BEGIN

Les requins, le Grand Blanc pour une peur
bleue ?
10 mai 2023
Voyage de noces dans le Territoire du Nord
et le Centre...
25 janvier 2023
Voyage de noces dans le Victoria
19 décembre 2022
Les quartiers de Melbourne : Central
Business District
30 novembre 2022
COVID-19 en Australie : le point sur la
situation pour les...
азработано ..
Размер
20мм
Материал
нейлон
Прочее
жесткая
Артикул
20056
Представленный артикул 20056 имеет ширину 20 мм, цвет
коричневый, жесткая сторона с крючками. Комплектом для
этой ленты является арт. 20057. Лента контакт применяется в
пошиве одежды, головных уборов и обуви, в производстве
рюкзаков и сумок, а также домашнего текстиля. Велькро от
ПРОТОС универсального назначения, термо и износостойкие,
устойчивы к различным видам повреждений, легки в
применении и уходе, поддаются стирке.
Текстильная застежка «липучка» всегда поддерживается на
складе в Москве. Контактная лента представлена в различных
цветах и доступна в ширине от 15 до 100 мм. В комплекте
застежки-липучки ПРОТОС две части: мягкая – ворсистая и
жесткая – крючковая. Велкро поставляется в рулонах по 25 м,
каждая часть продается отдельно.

END

ASSIGNMENT: In the listing, find every line with the word "Voyage" and return it.

OUTPUT FOR THIS EXERCISE:
Voyage de noces dans le Territoire du Nord
Voyage de noces dans le Victoria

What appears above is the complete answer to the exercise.